**Assignment**
The answer must consist only of the lines from the line with "กรกฎาคม 2026" to the line with "い。1度だけ把持できればよいので、ねじ歯車とツメを使", both included, exactly as they stand below.

(Transcribed page contents)
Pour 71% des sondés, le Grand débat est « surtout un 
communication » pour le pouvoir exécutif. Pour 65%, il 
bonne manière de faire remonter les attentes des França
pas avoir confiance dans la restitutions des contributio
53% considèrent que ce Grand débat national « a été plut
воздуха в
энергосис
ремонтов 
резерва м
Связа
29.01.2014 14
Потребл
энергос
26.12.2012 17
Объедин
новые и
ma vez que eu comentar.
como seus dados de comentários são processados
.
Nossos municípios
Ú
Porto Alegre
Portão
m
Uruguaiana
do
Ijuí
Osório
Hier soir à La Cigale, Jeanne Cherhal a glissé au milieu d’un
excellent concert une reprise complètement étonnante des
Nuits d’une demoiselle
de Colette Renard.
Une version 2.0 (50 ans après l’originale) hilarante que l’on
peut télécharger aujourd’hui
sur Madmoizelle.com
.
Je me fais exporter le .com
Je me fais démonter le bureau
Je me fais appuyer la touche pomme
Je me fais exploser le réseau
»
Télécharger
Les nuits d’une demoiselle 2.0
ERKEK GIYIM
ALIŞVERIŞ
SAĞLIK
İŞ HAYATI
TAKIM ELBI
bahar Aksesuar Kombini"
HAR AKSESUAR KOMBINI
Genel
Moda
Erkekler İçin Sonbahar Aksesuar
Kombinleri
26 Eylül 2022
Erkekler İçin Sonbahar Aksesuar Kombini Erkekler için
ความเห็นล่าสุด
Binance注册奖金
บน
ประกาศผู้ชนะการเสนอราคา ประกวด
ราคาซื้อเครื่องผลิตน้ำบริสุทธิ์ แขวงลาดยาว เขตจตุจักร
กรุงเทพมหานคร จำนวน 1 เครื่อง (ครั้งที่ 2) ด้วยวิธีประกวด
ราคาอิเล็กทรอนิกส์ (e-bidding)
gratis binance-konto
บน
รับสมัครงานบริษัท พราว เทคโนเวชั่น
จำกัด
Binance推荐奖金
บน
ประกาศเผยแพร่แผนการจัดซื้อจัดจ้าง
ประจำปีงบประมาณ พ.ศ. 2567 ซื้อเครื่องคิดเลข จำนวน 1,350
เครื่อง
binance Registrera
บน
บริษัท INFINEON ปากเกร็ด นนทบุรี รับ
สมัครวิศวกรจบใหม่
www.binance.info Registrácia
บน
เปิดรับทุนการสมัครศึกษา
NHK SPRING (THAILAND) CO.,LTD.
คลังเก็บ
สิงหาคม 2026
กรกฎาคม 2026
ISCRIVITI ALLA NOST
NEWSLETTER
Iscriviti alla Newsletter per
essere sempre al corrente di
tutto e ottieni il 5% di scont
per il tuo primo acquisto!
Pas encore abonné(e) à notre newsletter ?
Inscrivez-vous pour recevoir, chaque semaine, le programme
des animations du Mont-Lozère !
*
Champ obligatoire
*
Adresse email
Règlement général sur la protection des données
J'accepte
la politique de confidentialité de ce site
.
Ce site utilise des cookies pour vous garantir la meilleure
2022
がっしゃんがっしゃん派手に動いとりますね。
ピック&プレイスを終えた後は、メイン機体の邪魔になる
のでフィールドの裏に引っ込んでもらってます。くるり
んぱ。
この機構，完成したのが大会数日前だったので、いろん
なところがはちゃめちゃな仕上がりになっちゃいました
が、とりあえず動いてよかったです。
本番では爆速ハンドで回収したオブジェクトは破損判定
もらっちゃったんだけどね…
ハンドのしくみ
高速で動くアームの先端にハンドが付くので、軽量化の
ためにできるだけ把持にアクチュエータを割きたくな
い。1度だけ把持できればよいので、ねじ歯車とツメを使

* * *

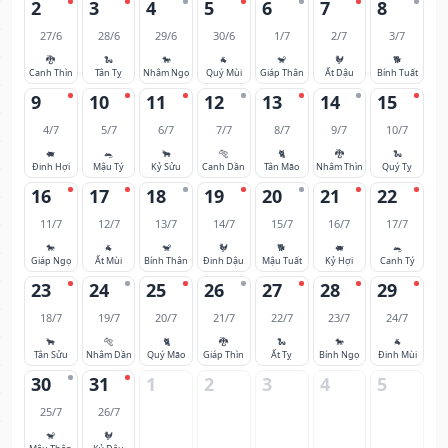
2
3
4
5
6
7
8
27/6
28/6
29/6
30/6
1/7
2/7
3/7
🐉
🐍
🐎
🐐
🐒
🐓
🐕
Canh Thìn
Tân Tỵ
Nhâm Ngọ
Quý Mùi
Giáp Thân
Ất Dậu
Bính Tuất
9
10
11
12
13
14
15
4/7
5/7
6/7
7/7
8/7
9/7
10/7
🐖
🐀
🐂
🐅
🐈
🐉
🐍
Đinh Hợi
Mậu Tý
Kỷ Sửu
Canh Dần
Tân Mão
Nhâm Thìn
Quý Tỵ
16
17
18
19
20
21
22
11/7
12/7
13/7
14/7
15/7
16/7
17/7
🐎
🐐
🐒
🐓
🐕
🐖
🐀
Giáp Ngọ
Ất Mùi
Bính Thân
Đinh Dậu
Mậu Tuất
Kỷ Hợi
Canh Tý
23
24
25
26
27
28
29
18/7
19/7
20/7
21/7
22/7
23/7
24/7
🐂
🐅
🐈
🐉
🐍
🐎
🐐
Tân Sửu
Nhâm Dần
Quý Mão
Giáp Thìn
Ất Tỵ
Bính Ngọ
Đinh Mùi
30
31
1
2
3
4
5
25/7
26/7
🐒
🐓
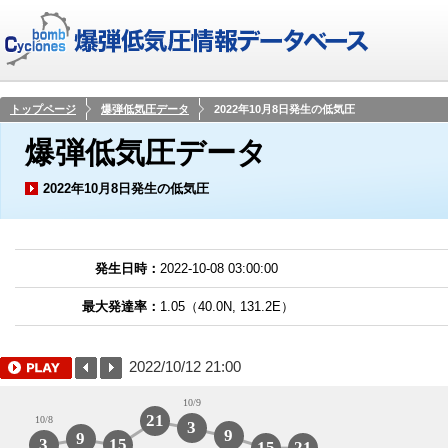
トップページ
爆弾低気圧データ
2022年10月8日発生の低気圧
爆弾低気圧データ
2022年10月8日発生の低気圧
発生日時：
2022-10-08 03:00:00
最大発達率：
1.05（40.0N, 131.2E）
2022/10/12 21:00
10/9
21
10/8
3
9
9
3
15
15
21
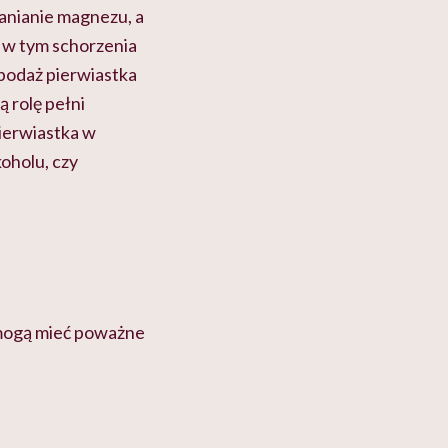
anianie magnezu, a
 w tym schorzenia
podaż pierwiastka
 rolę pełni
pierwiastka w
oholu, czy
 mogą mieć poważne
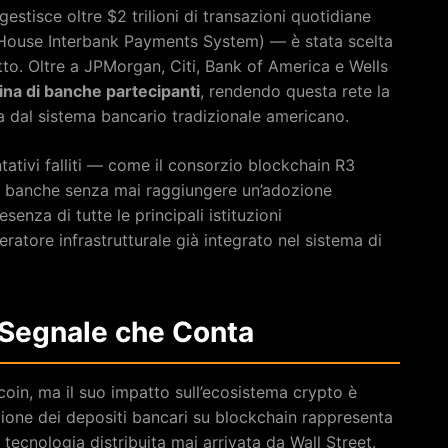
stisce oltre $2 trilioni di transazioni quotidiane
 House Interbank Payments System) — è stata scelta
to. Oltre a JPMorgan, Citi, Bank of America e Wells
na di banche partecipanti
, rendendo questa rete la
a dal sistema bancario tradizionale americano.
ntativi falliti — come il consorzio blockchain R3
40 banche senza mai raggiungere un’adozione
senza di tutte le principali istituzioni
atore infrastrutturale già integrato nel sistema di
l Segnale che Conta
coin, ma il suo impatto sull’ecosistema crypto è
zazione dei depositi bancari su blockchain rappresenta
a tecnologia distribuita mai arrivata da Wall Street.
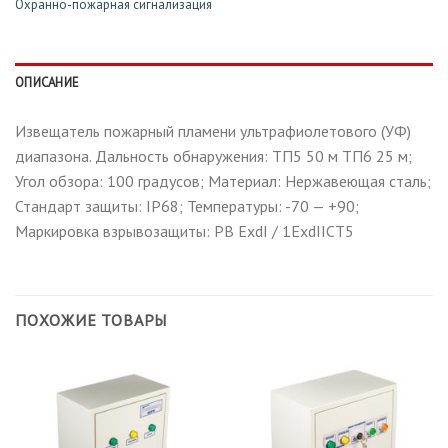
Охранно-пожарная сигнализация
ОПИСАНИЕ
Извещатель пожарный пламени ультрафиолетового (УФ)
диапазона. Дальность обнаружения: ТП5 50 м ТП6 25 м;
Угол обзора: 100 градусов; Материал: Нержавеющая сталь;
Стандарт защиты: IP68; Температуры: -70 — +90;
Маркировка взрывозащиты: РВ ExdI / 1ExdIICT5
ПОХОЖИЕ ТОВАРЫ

**Reply**
กรกฎาคม 2026
ISCRIVITI ALLA NOST
NEWSLETTER
Iscriviti alla Newsletter per
essere sempre al corrente di
tutto e ottieni il 5% di scont
per il tuo primo acquisto!
Pas encore abonné(e) à notre newsletter ?
Inscrivez-vous pour recevoir, chaque semaine, le programme
des animations du Mont-Lozère !
*
Champ obligatoire
*
Adresse email
Règlement général sur la protection des données
J'accepte
la politique de confidentialité de ce site
.
Ce site utilise des cookies pour vous garantir la meilleure
2022
がっしゃんがっしゃん派手に動いとりますね。
ピック&プレイスを終えた後は、メイン機体の邪魔になる
のでフィールドの裏に引っ込んでもらってます。くるり
んぱ。
この機構，完成したのが大会数日前だったので、いろん
なところがはちゃめちゃな仕上がりになっちゃいました
が、とりあえず動いてよかったです。
本番では爆速ハンドで回収したオブジェクトは破損判定
もらっちゃったんだけどね…
ハンドのしくみ
高速で動くアームの先端にハンドが付くので、軽量化の
ためにできるだけ把持にアクチュエータを割きたくな
い。1度だけ把持できればよいので、ねじ歯車とツメを使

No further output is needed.